Being brainy beyond reason, I forgot to say in my last post that I voted for the slaying of the witchking. it takes my breath away every time i read it.

ps i have chrinoc tryping disredor - so dont take the piss abpout my erratoc spillung. im veryt senstiver about its.


----------



## Cian (Nov 20, 2001)

It's already been posted that Merry "aided" in the deed of bringing the Nazgûl-lord to nothing, and I agree the principle "deed-doer" is Éowyn ~ also of note, the cries of the WK after each strike: in pain after Merrys, but with: _" ... a voice bodiless and thin that died ..."_ after Éowyn struck. 

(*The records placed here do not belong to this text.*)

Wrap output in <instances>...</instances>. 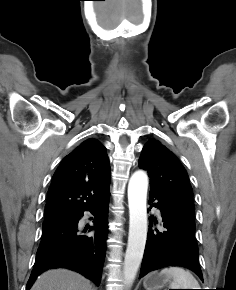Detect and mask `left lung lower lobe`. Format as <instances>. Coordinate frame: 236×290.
Returning a JSON list of instances; mask_svg holds the SVG:
<instances>
[{
  "label": "left lung lower lobe",
  "instance_id": "1",
  "mask_svg": "<svg viewBox=\"0 0 236 290\" xmlns=\"http://www.w3.org/2000/svg\"><path fill=\"white\" fill-rule=\"evenodd\" d=\"M149 198L152 202L156 201L152 206L160 209L165 229H152L153 221L156 223L157 220L150 218L139 278L162 267L183 266L194 271L202 279L194 219L155 192L150 191Z\"/></svg>",
  "mask_w": 236,
  "mask_h": 290
}]
</instances>
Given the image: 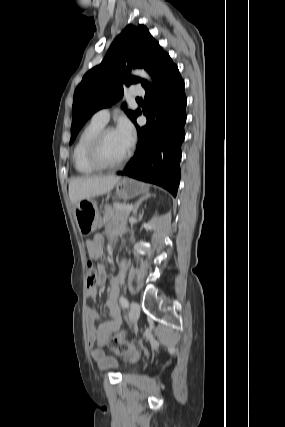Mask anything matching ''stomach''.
<instances>
[{"label": "stomach", "instance_id": "stomach-1", "mask_svg": "<svg viewBox=\"0 0 285 427\" xmlns=\"http://www.w3.org/2000/svg\"><path fill=\"white\" fill-rule=\"evenodd\" d=\"M149 187L130 178L120 179L116 184V195L120 199L128 200L141 194H147ZM113 208L105 206L104 211H99L93 200L81 201L75 206V217L79 230L91 233L113 220Z\"/></svg>", "mask_w": 285, "mask_h": 427}]
</instances>
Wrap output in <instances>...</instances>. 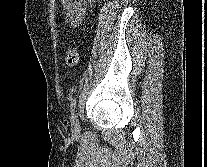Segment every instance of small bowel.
Instances as JSON below:
<instances>
[{"label":"small bowel","instance_id":"1","mask_svg":"<svg viewBox=\"0 0 207 167\" xmlns=\"http://www.w3.org/2000/svg\"><path fill=\"white\" fill-rule=\"evenodd\" d=\"M96 0H61L62 12L66 21L78 25L92 8Z\"/></svg>","mask_w":207,"mask_h":167}]
</instances>
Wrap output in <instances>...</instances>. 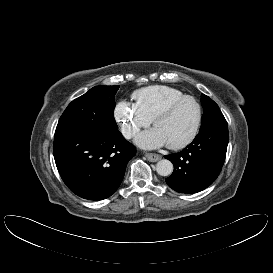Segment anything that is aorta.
<instances>
[{
	"label": "aorta",
	"mask_w": 273,
	"mask_h": 273,
	"mask_svg": "<svg viewBox=\"0 0 273 273\" xmlns=\"http://www.w3.org/2000/svg\"><path fill=\"white\" fill-rule=\"evenodd\" d=\"M156 171L161 176H170L173 172V164L167 159H162L157 162Z\"/></svg>",
	"instance_id": "1"
}]
</instances>
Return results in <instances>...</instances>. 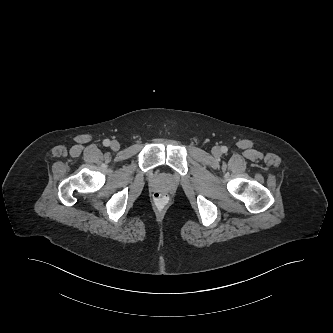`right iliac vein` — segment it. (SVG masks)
I'll return each mask as SVG.
<instances>
[{"instance_id":"obj_1","label":"right iliac vein","mask_w":333,"mask_h":333,"mask_svg":"<svg viewBox=\"0 0 333 333\" xmlns=\"http://www.w3.org/2000/svg\"><path fill=\"white\" fill-rule=\"evenodd\" d=\"M110 147L113 151H118L120 149V144L118 141L114 140L111 142Z\"/></svg>"}]
</instances>
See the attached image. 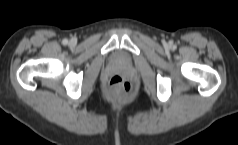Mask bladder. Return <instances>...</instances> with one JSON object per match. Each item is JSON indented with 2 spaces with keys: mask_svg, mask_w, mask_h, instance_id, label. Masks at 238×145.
I'll return each instance as SVG.
<instances>
[{
  "mask_svg": "<svg viewBox=\"0 0 238 145\" xmlns=\"http://www.w3.org/2000/svg\"><path fill=\"white\" fill-rule=\"evenodd\" d=\"M112 61L118 65H126L129 63L127 55L121 51L115 52L112 56Z\"/></svg>",
  "mask_w": 238,
  "mask_h": 145,
  "instance_id": "obj_1",
  "label": "bladder"
}]
</instances>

The barrow knife may have indeed been extra bitter, even in the hands of an unnoticed halfling, but the Wraith was not "reduced" to nothingness by that blow in my opinion. Also, Tolkien explains (regarding a hypothetical similar strike) to Zimmerman in a letter:



> "There is no fight. Sam does not 'sink his blade into the Ringwraiths thigh', nor does his thrust save Frodo's life. (If he had, the result would have been much the same as in III 117-20: the Wraith would have fallen down and the sword would have been destroyed." JRRT



"Fallen down" seems quite the understatement for a 'reducing/killing' blow Imo 

"_Éowyn_ Sister of Éomer, wife of Faramir; slayer of the Lord of the Nazgûl in the Battle of the Pelennor Fields." from Unfinished Tales


----------



## Proudfoots (Nov 20, 2001)

I was hoping that someone would have found that quote.
I agree, Eowyn certainly distracted the Dark Captain, but i would say that Merry (not born of man) with his sword broke the spell.

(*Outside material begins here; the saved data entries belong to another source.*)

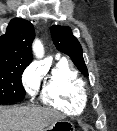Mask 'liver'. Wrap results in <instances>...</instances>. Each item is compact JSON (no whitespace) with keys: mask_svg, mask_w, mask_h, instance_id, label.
Returning <instances> with one entry per match:
<instances>
[{"mask_svg":"<svg viewBox=\"0 0 117 131\" xmlns=\"http://www.w3.org/2000/svg\"><path fill=\"white\" fill-rule=\"evenodd\" d=\"M63 118V115L50 108L0 107V131H43Z\"/></svg>","mask_w":117,"mask_h":131,"instance_id":"6515ba94","label":"liver"}]
</instances>
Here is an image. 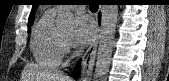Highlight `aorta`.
Masks as SVG:
<instances>
[{"label":"aorta","mask_w":169,"mask_h":81,"mask_svg":"<svg viewBox=\"0 0 169 81\" xmlns=\"http://www.w3.org/2000/svg\"><path fill=\"white\" fill-rule=\"evenodd\" d=\"M73 14L67 9H60L57 14V26L62 29H71ZM118 21V5H103L100 41L97 52V61L94 72V81H106L109 72L116 25Z\"/></svg>","instance_id":"762f6f07"}]
</instances>
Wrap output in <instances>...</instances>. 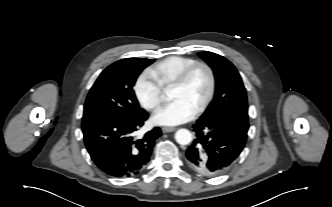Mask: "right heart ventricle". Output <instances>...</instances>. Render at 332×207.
<instances>
[{
	"label": "right heart ventricle",
	"instance_id": "obj_1",
	"mask_svg": "<svg viewBox=\"0 0 332 207\" xmlns=\"http://www.w3.org/2000/svg\"><path fill=\"white\" fill-rule=\"evenodd\" d=\"M195 62L197 60L191 57L172 55L151 67L149 73L162 88H168L187 67Z\"/></svg>",
	"mask_w": 332,
	"mask_h": 207
}]
</instances>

really, can you kill the undead?

for if you can't, go Merry.
'foots


----------



## Grond (Nov 21, 2001)

If you'll look back one page on this thread... you'll see that I did indeed cite the quote. It is fairly clear that Merry pierced the sinew behind the Witch-king's mighty knee; but if he in fact slew the Witch-king, someone please tell me what caused Eowyn's sword to break into shards. Surely contact with a mere crown resting on a now non-existent head, would not cause such an action. Please re-read the quote in the book if you doubt me. It is on the fourth page of the chapter entitled "The Battle of Pellenor Fields".


----------



## Gilraen (Nov 21, 2001)

If you notice, both the swords that struck the witch-king were destroyed. Eowyn's shattered and Merry's melted away. I think that the with difference in their passing Tolkein was making a symbolic point. to wit WK was already dead, therefore a common weapon would not have the power to take his 'life'. The sword of Westernesse was tailor-made for just such a deed.


> No other blade...would have dealt that foe a wound so bitter...breaking the spell that knit his unseen sinews to his will


 It follows from this quote that 

a. Merry's sword caused the final destruction of WK
b. No other sword than Merry's could have done so, it being made especially to do this deed
c. Not being corporeal, Eowyn's sword could not have caused the WK's 'spirit' (you know what I mean!) to be released from his will.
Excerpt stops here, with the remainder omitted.